Investors are putting money into Japan again too. The $5bn-plus SPARX group of firms, which has been losing assets month by month, started to see things pick up again in the summer, confirms Masaki Taniguchi, president of SPARX Asset Management.

But all of this happened before the August elections. So will the change of leadership make a difference to the economy? It all boils down to the moodo (a Japanese term for the public mood). Japanese politics may just bumble along with the new prime minister, Yoshio Hatoyama, in charge. But if moodo returns, the markets will capture it. Gerald L Curtis, professor of political science at Columbia University, says the new administration could take up to a year to introduce specific measures to benefit businesses. "There's not going to be a rush to implement overnight." But the mere hope things will get better makes people feel better, and markets duly respond.

That's good news for small companies in particular, reckons Merner. "Japan is now a low-growth economy," he explains. "Most of the big companies are not going to grow very much unless they have most of their sales overseas, [and] most of their production overseas." But "small companies are mostly niche companies and can grow quickly... if properly managed and in the right business, they can do very well indeed". This is what they're saying at SPARX too, a group that has nurtured small caps since its inception by Shuhei Abe in 1989. The small caps research whizz there, Tadahiro Fujimura, presents visitors to the Tokyo head office with a multi-coloured chart. It shows that there are 3,283 small-cap companies in Japan, with a market value of 48trn ($521bn) as of 30 June 2009. That space contains countless "hidden investment opportunities", says the chart.
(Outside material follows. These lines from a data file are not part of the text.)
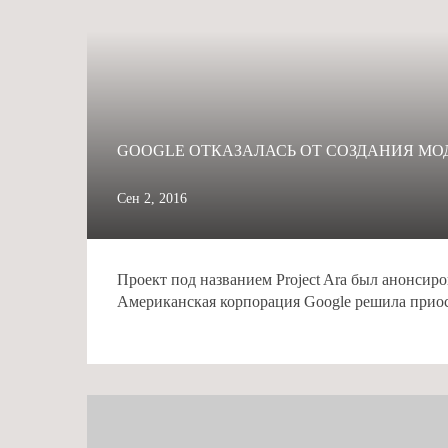
GOOGLE ОТКАЗАЛАСЬ ОТ СОЗДАНИЯ М
Сен 2, 2016
Проект под названием Project Ara был анонсир
Американская корпорация Google решила приост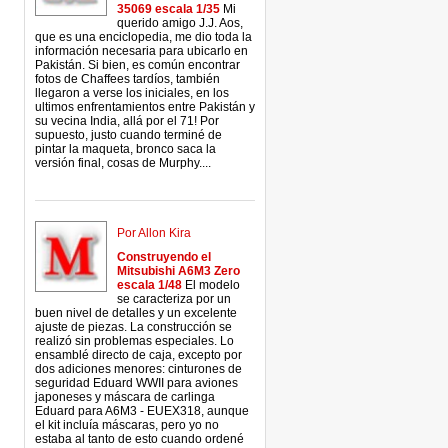
35069 escala 1/35
Mi
querido amigo J.J. Aos,
que es una enciclopedia, me dio toda la
información necesaria para ubicarlo en
Pakistán. Si bien, es común encontrar
fotos de Chaffees tardíos, también
llegaron a verse los iniciales, en los
ultimos enfrentamientos entre Pakistán y
su vecina India, allá por el 71! Por
supuesto, justo cuando terminé de
pintar la maqueta, bronco saca la
versión final, cosas de Murphy....
Por Allon Kira
Construyendo el
Mitsubishi A6M3 Zero
escala 1/48
El modelo
se caracteriza por un
buen nivel de detalles y un excelente
ajuste de piezas. La construcción se
realizó sin problemas especiales. Lo
ensamblé directo de caja, excepto por
dos adiciones menores: cinturones de
seguridad Eduard WWII para aviones
japoneses y máscara de carlinga
Eduard para A6M3 - EUEX318, aunque
el kit incluía máscaras, pero yo no
estaba al tanto de esto cuando ordené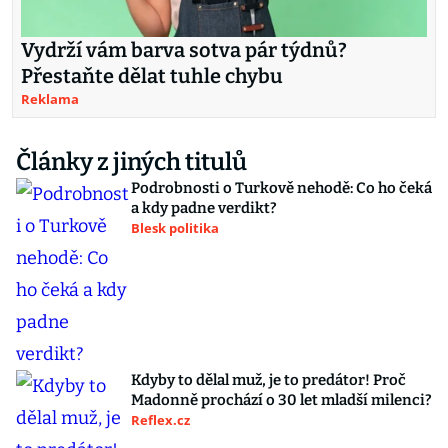
Vydrží vám barva sotva pár týdnů?
Přestaňte dělat tuhle chybu
Reklama
Články z jiných titulů
Podrobnosti o Turkově nehodě: Co ho čeká
a kdy padne verdikt?
Blesk politika
Kdyby to dělal muž, je to predátor! Proč
Madonně prochází o 30 let mladší milenci?
Reflex.cz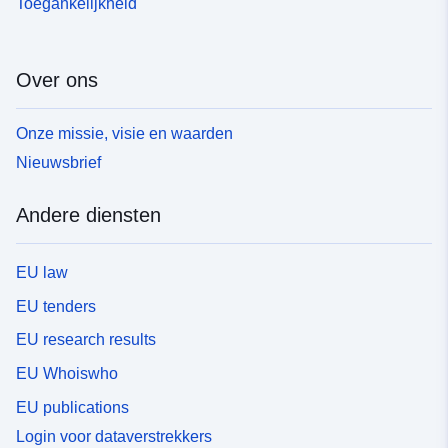
Toegankelijkheid
Over ons
Onze missie, visie en waarden
Nieuwsbrief
Andere diensten
EU law
EU tenders
EU research results
EU Whoiswho
EU publications
Login voor dataverstrekkers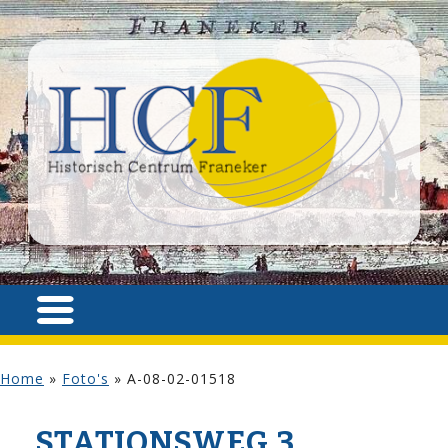
Home
»
Foto's
»
A-08-02-01518
STATIONSWEG 3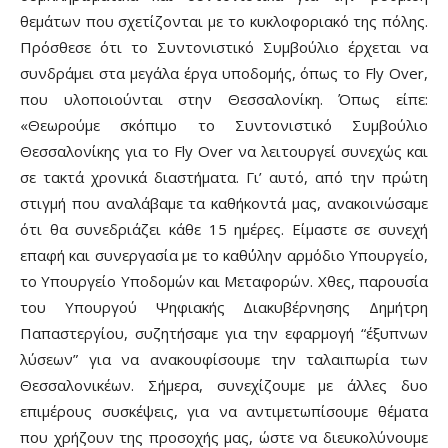
θεμάτων που σχετίζονται με το κυκλοφοριακό της πόλης.
Πρόσθεσε ότι το Συντονιστικό Συμβούλιο έρχεται να
συνδράμει στα μεγάλα έργα υποδομής, όπως το Fly Over,
που υλοποιούνται στην Θεσσαλονίκη. Όπως είπε:
«Θεωρούμε σκόπιμο το Συντονιστικό Συμβούλιο
Θεσσαλονίκης για το Fly Over να λειτουργεί συνεχώς και
σε τακτά χρονικά διαστήματα. Γι’ αυτό, από την πρώτη
στιγμή που αναλάβαμε τα καθήκοντά μας, ανακοινώσαμε
ότι θα συνεδριάζει κάθε 15 ημέρες. Είμαστε σε συνεχή
επαφή και συνεργασία με το καθ΄ύλην αρμόδιο Υπουργείο,
το Υπουργείο Υποδομών και Μεταφορών. Χθες, παρουσία
του Υπουργού Ψηφιακής Διακυβέρνησης Δημήτρη
Παπαστεργίου, συζητήσαμε για την εφαρμογή “έξυπνων
λύσεων” για να ανακουφίσουμε την ταλαιπωρία των
Θεσσαλονικέων. Σήμερα, συνεχίζουμε με άλλες δυο
επιμέρους συσκέψεις, για να αντιμετωπίσουμε θέματα
που χρήζουν της προσοχής μας, ώστε να διευκολύνουμε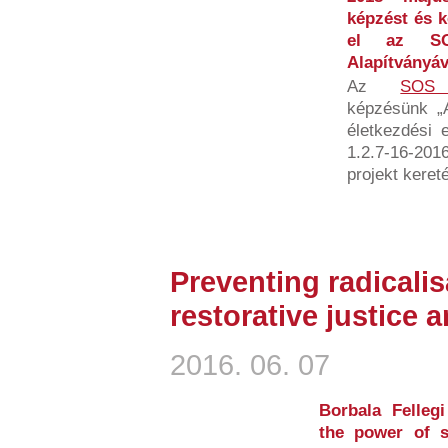
képzést és k
el az SOS
Alapítványá
Az
SOS 
képzésünk „A
életkezdési 
1.2.7-16-20
projekt kereté
Preventing radicalis
restorative justice a
2016. 06. 07
Borbala Fellegi
the power of s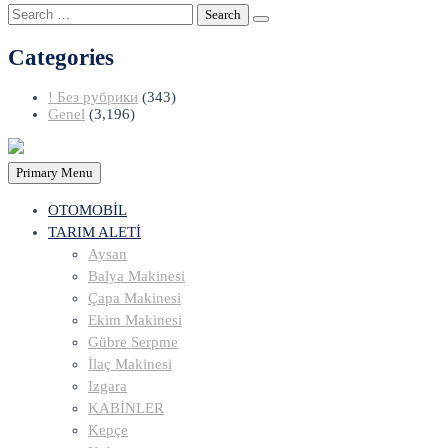
Search
for:
Categories
! Без рубрики
(343)
Genel
(3,196)
Primary Menu
OTOMOBİL
TARIM ALETİ
Aysan
Balya Makinesi
Çapa Makinesi
Ekim Makinesi
Gübre Serpme
İlaç Makinesi
Izgara
KABİNLER
Kepçe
Many of these companies are too small for institutions to buy. But there's money to be had, if an investor or fund manager is willing to scale down their expectations. Many of the small-cap firms, observes Freeze, are run by men in their 70s and 80s. "Every business day of the week a company president dies at a listed firm," he notes. So mergers and acquisitions (M&A) opportunities abound. Japan just has "too many companies", says Ted Tanimura. And despite deal volumes falling year on year so far in 2009, Japan was the leader in M&A within the Asia region during the first quarter, according to The Wall Street Journal. With all this in mind, both the Atlantis (LSE: AJG) and Prospect (LSE: PJF) funds look good, particularly as they trade on hefty discounts to net asset value of 18% and 27% respectively.